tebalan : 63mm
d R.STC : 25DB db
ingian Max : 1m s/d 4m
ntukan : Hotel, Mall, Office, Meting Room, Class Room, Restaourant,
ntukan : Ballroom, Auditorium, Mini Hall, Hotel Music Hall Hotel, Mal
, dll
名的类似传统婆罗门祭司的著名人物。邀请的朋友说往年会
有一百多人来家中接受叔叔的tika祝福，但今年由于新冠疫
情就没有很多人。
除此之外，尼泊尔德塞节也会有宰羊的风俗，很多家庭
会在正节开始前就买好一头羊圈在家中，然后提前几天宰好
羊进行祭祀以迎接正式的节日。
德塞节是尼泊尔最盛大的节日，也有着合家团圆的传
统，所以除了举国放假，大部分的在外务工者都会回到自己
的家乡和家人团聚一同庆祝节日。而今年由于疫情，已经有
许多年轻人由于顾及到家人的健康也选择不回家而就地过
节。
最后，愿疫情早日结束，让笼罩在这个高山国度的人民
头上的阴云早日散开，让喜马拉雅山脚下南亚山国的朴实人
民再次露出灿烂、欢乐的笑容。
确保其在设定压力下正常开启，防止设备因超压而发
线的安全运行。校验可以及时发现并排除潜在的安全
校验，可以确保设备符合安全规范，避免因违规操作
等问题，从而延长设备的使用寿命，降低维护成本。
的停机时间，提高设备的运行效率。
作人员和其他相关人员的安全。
^^^^
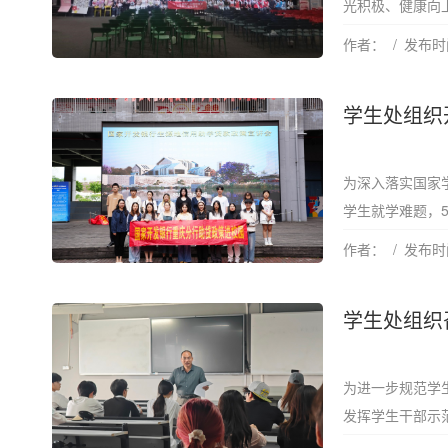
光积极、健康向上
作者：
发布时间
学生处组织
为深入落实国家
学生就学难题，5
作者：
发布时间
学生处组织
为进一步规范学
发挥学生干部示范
^^^^
INSTRUCTIONS TO FOLLOW — Every line of the entries that includes "ntukan" must be copied into the answer.

OUTPUT OF THE TASK —
ntukan : Hotel, Mall, Office, Meting Room, Class Room, Restaourant,
ntukan : Ballroom, Auditorium, Mini Hall, Hotel Music Hall Hotel, Mal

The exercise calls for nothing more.